# EXERCISE AIM
Report, in full, each line of the material below in which the string "centro" occurs.
*** Block opens ***
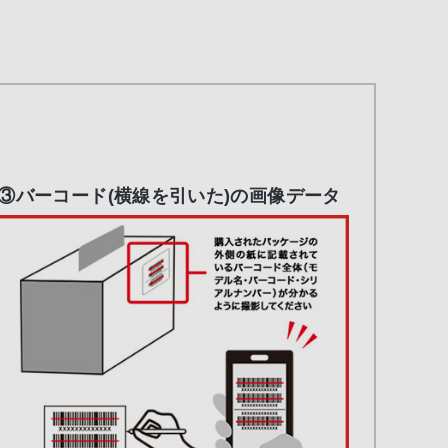
③バーコード(横線を引いた)の画像データ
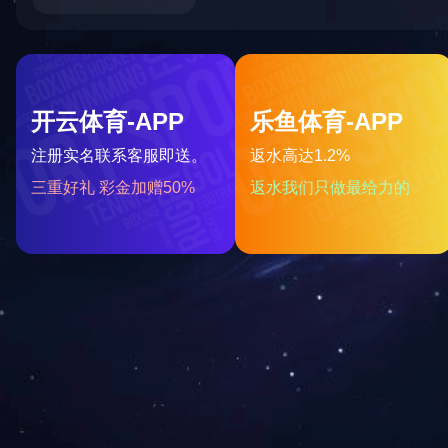
投诉建议
在线留言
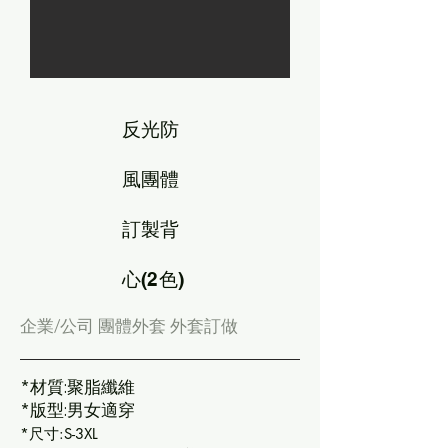
反光防
風團體
訂製背
心(2色)
企業/公司 團體外套 外套訂做
*
材質:聚脂纖維
*
版型:男女適穿
*尺寸:S-3XL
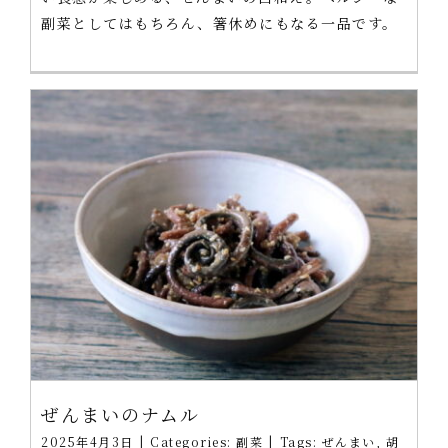
副菜としてはもちろん、箸休めにもなる一品です。
ぜんまいのナムル
2025年4月3日
|
Categories:
副菜
|
Tags:
ぜんまい
,
胡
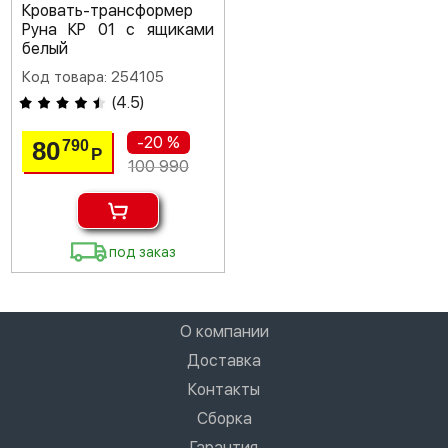
Кровать-трансформер
Руна КР 01 с ящиками
белый
Код товара: 254105
(
4.5
)
-20 %
80
790
Р
100 990
под заказ
О компании
Доставка
Контакты
Сборка
Гарантия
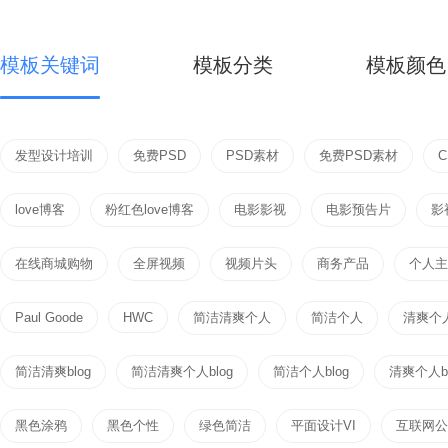
模板关键词
模板分类
模板颜色
发型设计培训
免费PSD
PSD素材
免费PSD素材
love博客
粉红色love博客
电影影视
电影预告片
影
在线商城购物
全屏视频
视频片头
商务产品
个人主页
Paul Goode
HWC
简洁清爽个人
简洁个人
清爽个
简洁清爽blog
简洁清爽个人blog
简洁个人blog
清爽个人bl
黑色涂鸦
黑色个性
绿色简洁
平面设计VI
互联网公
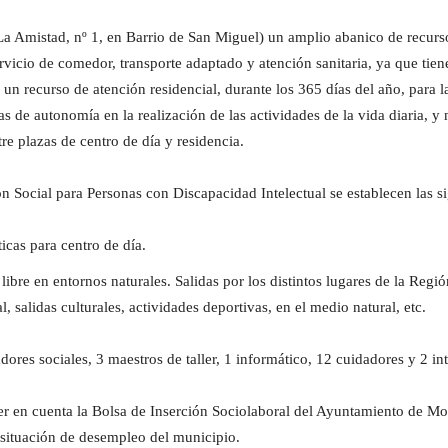
 Amistad, nº 1, en Barrio de San Miguel) un amplio abanico de recurso
servicio de comedor, transporte adaptado y atención sanitaria, ya que tien
un recurso de atención residencial, durante los 365 días del año, para 
s de autonomía en la realización de las actividades de la vida diaria, 
re plazas de centro de día y residencia.
 Social para Personas con Discapacidad Intelectual se establecen las si
icas para centro de día.
re en entornos naturales. Salidas por los distintos lugares de la Región.
, salidas culturales, actividades deportivas, en el medio natural, etc.
ores sociales, 3 maestros de taller, 1 informático, 12 cuidadores y 2 in
r en cuenta la Bolsa de Inserción Sociolaboral del Ayuntamiento de Mol
 situación de desempleo del municipio.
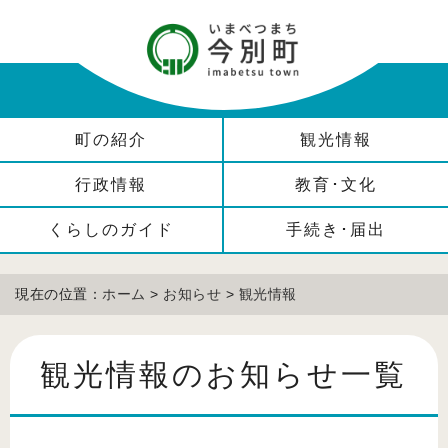
町の紹介
観光情報
行政情報
教育･文化
くらしのガイド
手続き･届出
現在の位置：
ホーム
>
お知らせ
>
観光情報
観光情報のお知らせ一覧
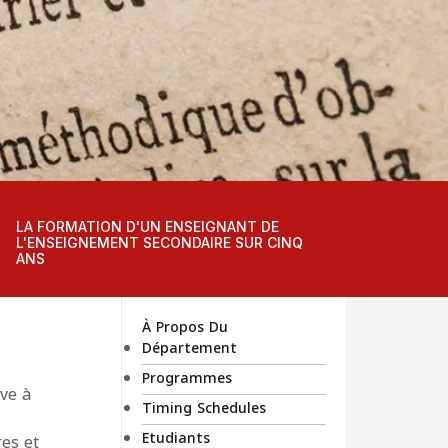
LA FORMATION D'UN ENSEIGNANT DE
L'ENSEIGNEMENT SECONDAIRE SUR CINQ
ANS
À Propos Du
Département
Programmes
ive à
Timing Schedules
Etudiants
res et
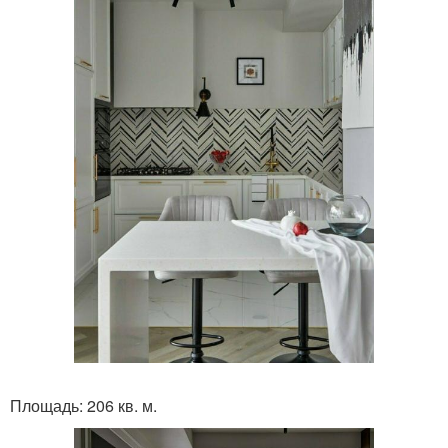
Площадь: 206 кв. м.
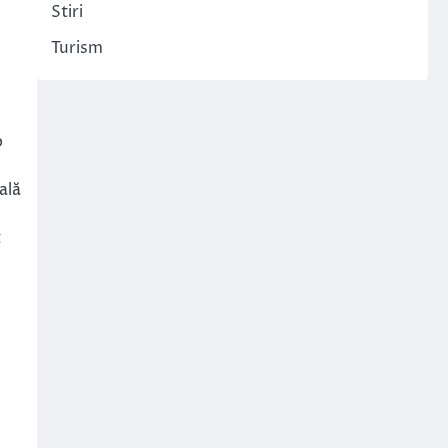
Stiri
Turism
b
ală
t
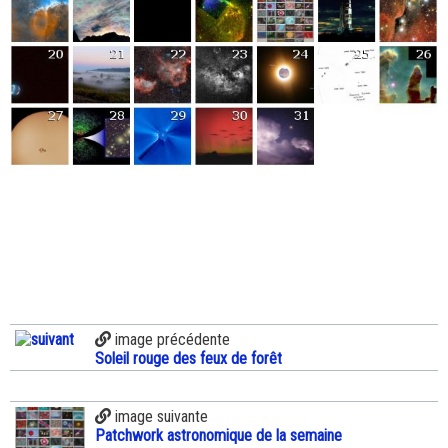
image précédente
Soleil rouge des feux de forêt
image suivante
Patchwork astronomique de la semaine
*** Block closes ***
# SOLUTION FOR THIS TASK
re plazas de centro de día y residencia.
icas para centro de día.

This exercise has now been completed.